Murder Takes the High Road(58)



“Séance?”

“Yes. It would have been so much fun. It’s all cancelled now.”

I glanced around the room. Everyone was in their best party duds. Trevor and Vance were wearing kilts. Not just kilts. Vance was done up in full Highland regalia, from his ghillie brogues to the brown-and-white—suspiciously eagle-like—feather in his balmoral. What the—?

I took a harder look at Trevor’s muted blue-and-green kilt. The tartan was Matheson Hunting.

“How come you don’t have a kilt?” John asked.

“Uh, I used to.”

“Can you believe it?” Laurel joined us. “I feel like I should turn in my magnifying glass. I missed every single clue. I honestly believed Rose had died in her sleep and Sally had returned home. Jim didn’t notice anything either.”

“Alison said she never had so much trouble getting a group buzzing before,” Sally said. “There was supposed to be one other plant, but I’m not sure who. Apparently, she bailed on fulfilling her part at the last moment.”

“Daya.” I remembered the argument between Alison and Daya I’d stumbled on the day before. I glanced around the room, but Daya was nowhere to be seen. Roddy was there though. Flushed with alcohol and excitement, he was babbling enthusiastically to the Poe girls, who both wore hunted expressions.

A little ways off stood Ben and Yvonne. They were not speaking. Not to each other and not to anyone else in the room. As though feeling my gaze, Ben’s eyes met mine. He stared coldly at me and then looked away.

I sighed inwardly. Would trying to speak to him make it better or worse? What would I say? Can’t we still be friends? Vance already provided about all the drama I could take.

Sally was saying, “Was it? I don’t know. I only know the third person was supposed to have the missing journal. She was scheduled to disappear from the tour during the boat crossing, at which point you were all supposed to totally freak out. Well, those of you paying attention.” She grinned at me.

“We’ve been phoning your family,” I told her severely.

“I know!” She giggled, seemingly delighted by the idea.

As Sally was drawn away by Nedda, John clicked his glass against mine.

“Congratulations. You were right. It felt like a Host Your Own Murder, or whatever you called it, because it was.”

“How to Host a Murder. Yes. I guess so.” I sipped my drink. Single malt. He knew what I liked.

He seemed both amused and sympathetic. “Disappointed?”

“Er, that would probably make me a sociopath. I’m relieved. Mostly. And feeling like a total and complete dumbass for being quite so suggestible.”

“No, but you were perfect.” Sally rejoined us. “We were dropping clues like mad, and nobody was picking up on them.”

“How did it work? Was it all arranged before the tour began?”

“Oh, no. Alison selected Rose the first night, and then Rose suggested me as the next victim because I totally bought into her story. I even warned her about making notes in her journal in front of Alison and Hamish.” Sally made a face at her own gullibility. “I wanted you to be the next victim, but Alison said we didn’t dare remove the only person paying attention to what was going on.”

“Whoa,” John said. “That was a close call.”

No lie. Being part of the mystery plot was liable to have spoiled getting to know John, and getting to know John was the best part of the trip by far.

Sally seemed about to explain further, but the hard, clear ring of silver against crystal cut across the noisy room. We all turned, falling silent.

Vanessa stood before the fireplace, but this was a very different woman from the afternoon’s Vanessa. She wore a black beaded sheath. Diamonds sparkled at her wrists and throat. She looked as cool and distant as a star in the midnight sky.

Her smile was hard and brittle. “I know you’re all dying to hear the details of our little mystery charade, but let’s save them for dinner. Grab your drinks and follow me.”
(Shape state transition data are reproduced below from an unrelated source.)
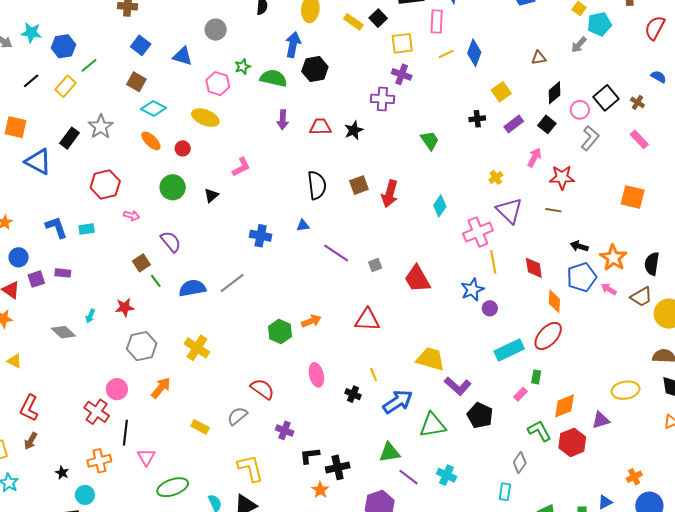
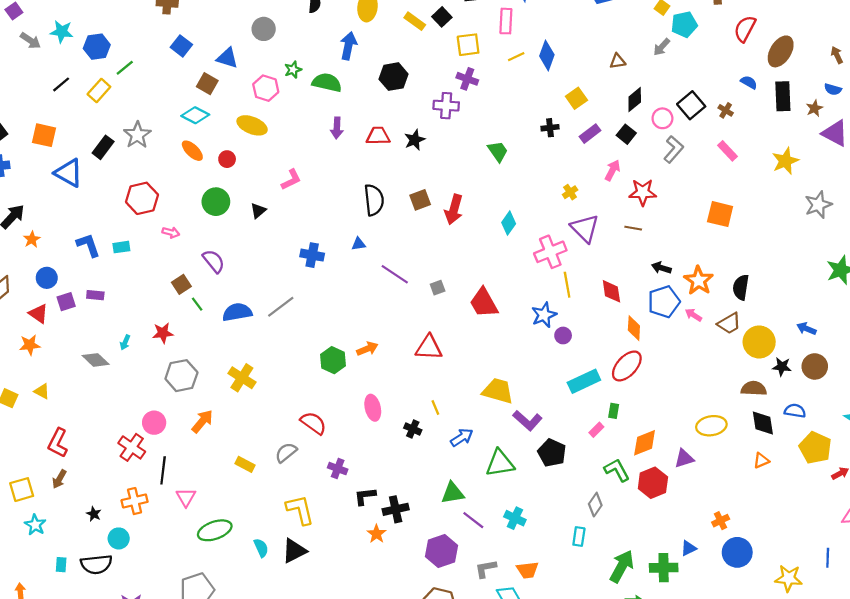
black hexagon: (315, 69) -> (393, 77), moved
brown square: (136, 82) -> (207, 84), moved
blue arrow: (398, 402) -> (462, 437), size x0.7

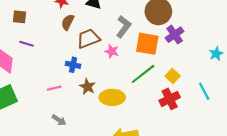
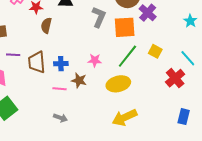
brown trapezoid: (88, 39) -> (37, 62), moved, turned -60
pink star: (112, 51) -> (95, 60), moved
pink line: (54, 88) -> (59, 89), moved, turned 32
yellow ellipse: (112, 97) -> (118, 84), moved
red cross: (170, 99) -> (175, 78), moved

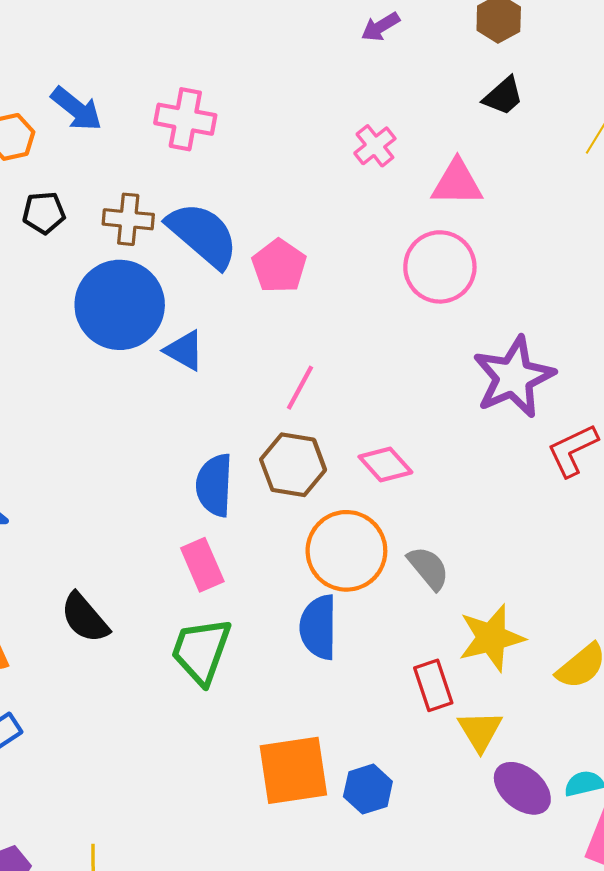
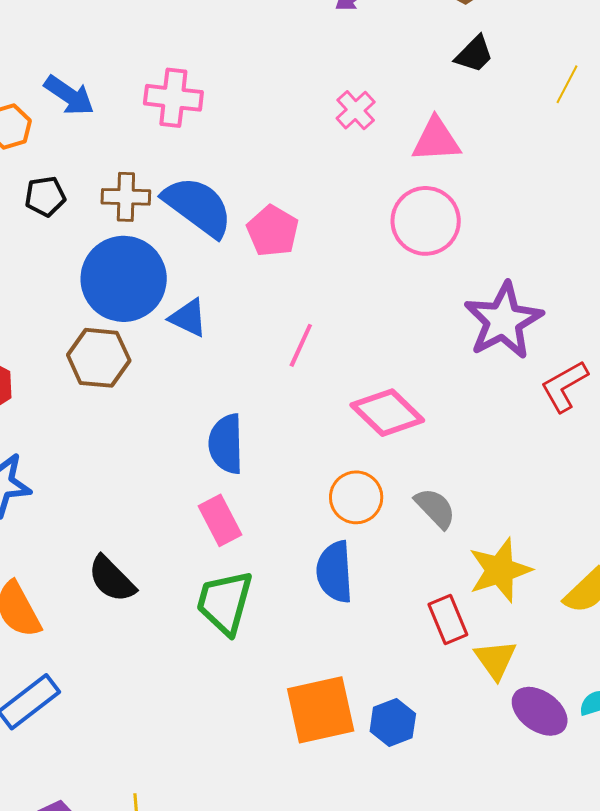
brown hexagon: (293, 465) -> (99, 358), moved
pink diamond: (385, 465) -> (387, 413), size x1.4
orange circle: (346, 551) -> (356, 497), size x0.7

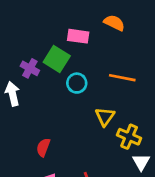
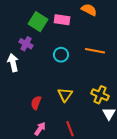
green square: (57, 59) -> (38, 22), moved
yellow triangle: (105, 117) -> (65, 95), moved

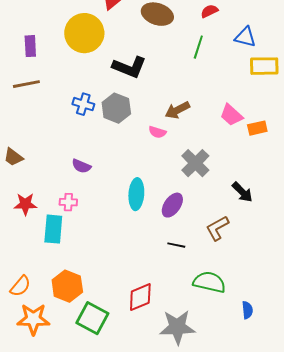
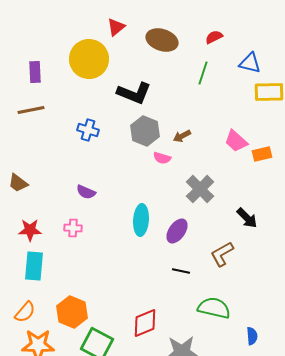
gray hexagon: (116, 108) -> (145, 131), moved
brown arrow: (177, 110) -> (182, 136), size x0.7
cyan rectangle: (53, 229) -> (34, 266), moved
She glanced around and casually commandeered Trevor and Vance, strolling between them into the dining room.

The rest of us followed, quiet and docile, like lambs to the slaughter.

*

Something was wrong.

It was not the dinner, however. The mussel, onion and chanterelle soup was hot and delicately flavored. The roasted wild duck was perfectly seasoned and perfectly cooked. There was plenty of wine, good wine, and silver baskets of warm homemade bread were passed round the table many times. It was a wonderful meal, but after the first few bites, we could have been eating rocks in a box for all the attention I paid to the food.

As relieved as I was to find Rose still alive and Sally all in one piece, something still felt off. I remained uneasy, unsettled, though I couldn’t understand why.

Vance and Trevor were not speaking. That was immediately obvious to me, having been on the receiving end of Trevor’s icy and prolonged silences more than a few times. Vance, however, looked like he could hold his own in the sulking department, and they were not my concern anyway.

For the first time during the tour, Joel and Gerda Rice had broken off from Nelson and Wilma Scherf. The Scherfs spent the meal chatting with the Poe sisters. The Rices spent the meal chatting with the Kramers. And all the while, the Scherfs and the Rices watched John like cats keeping an eye on a particularly insouciant mouse.